Royal Naval Museum

 

Heroes of the Squadron

Charles Hotham

NAME

Sir Charles Hotham

LIVED

1806 – 1855

POSITION

Commodore of the West Africa Squadron.

WHEN DID HE JOIN THE SQUADRON?

He entered the Navy in 1818 and was made Commodore of the Squadron in 1846, the same year he was made a KCB.  He served as the Commodore of the Squadron until 1849.

TELL ME MORE ABOUT HIM

Like Captain Denman, Hotham was called upon to give a significant amount of evidence in several of the government’s Select Committees on the West African Squadron and the slave trade.  Hotham particularly argued for the improvement of the Squadron’s ships, stating, “There is not one sloop on the African station that can compete in sailing with a well-formed slaver.” Under his instructions, the ships of the Squadron only patrolled offshore and the detached boat service that had long been practiced on the station was ended. 
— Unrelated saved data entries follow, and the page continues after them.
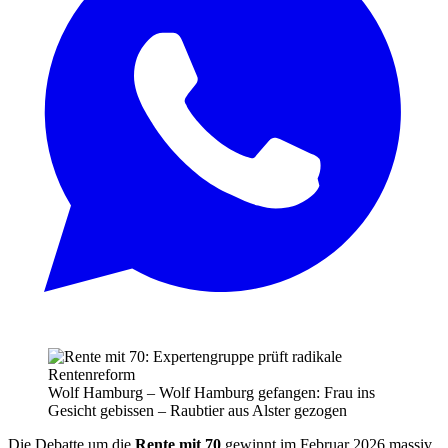
Wolf Hamburg – Wolf Hamburg gefangen: Frau ins
Gesicht gebissen – Raubtier aus Alster gezogen
Die Debatte um die
Rente mit 70
gewinnt im Februar 2026 massiv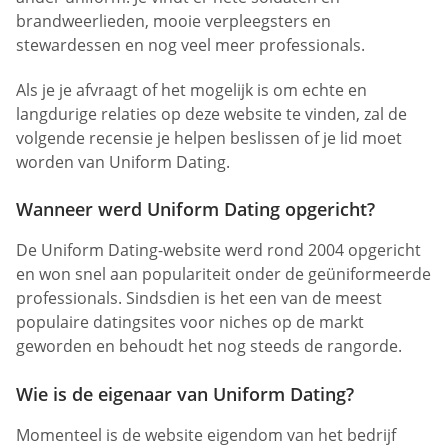
brandweerlieden, mooie verpleegsters en
stewardessen en nog veel meer professionals.
Als je je afvraagt of het mogelijk is om echte en
langdurige relaties op deze website te vinden, zal de
volgende recensie je helpen beslissen of je lid moet
worden van Uniform Dating.
Wanneer werd Uniform Dating opgericht?
De Uniform Dating-website werd rond 2004 opgericht
en won snel aan populariteit onder de geüniformeerde
professionals. Sindsdien is het een van de meest
populaire datingsites voor niches op de markt
geworden en behoudt het nog steeds de rangorde.
Wie is de eigenaar van Uniform Dating?
Momenteel is de website eigendom van het bedrijf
Many in the Navy with experience of the West Africa station, including officers like Denman and Matson, did not agree with the decisions Hotham made as Commodore.  Denman described Hotham’s policy of distant cruising as ‘aimless cruising’, while Matson thought that Hotham misunderstood the nature of the slave trade on the African coast. Both officers firmly believed that his decision to distance the Squadron from the coast and to withdraw the active boat service crippled the squadron and severely reduced its effectiveness. 
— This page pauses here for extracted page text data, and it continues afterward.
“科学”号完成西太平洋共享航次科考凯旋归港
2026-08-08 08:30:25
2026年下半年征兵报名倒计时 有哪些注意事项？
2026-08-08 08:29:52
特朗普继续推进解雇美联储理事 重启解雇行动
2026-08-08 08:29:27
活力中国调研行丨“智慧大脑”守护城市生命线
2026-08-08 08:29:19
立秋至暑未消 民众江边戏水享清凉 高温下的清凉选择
However, Hotham was adamant that the policy of in-shore cruising and detached boat service were the cause of much of the ill-health of the Squadron, and he ordered that no boat was to spend the night in a river and that the crews were not permitted to land.  It is revealing, however, that despite the disagreements between himself and Denman, when the legal case failed against Denman following his destruction of slave barracoons in the Gallinas River, Hotham decided to follow Denman’s example and burnt them a second time.

WHAT IS HE BEST REMEMBERED FOR?

Sir Hotham is not remembered as the most effective of the Squadron’s Commodores in West Africa even though he had strong convictions on how to run the Squadron.  Unfortunately, his every action was scrutinised by both Parliament and the media, due to the Select Committees that were already underway when he took command. 

Fundamentally, Hotham believed that suppression was impossible under the conditions granted to the Squadron.  It was not a realistic task to patrol over 2000 miles of coast with only 24 ships at the Squadron’s disposal.  When giving evidence to the Hutt Committee, Sir Hotham concluded:

“The plan under which we have been hitherto acting has entirely failed; it matters little whether we keep our ships inshore, or allow them to cruise; it could never succeed.”

Hotham was made the Lieutenant-Governor of Victoria, Australia in 1853 and he died two years later, after catching a chill while opening the Melbourne Gasworks.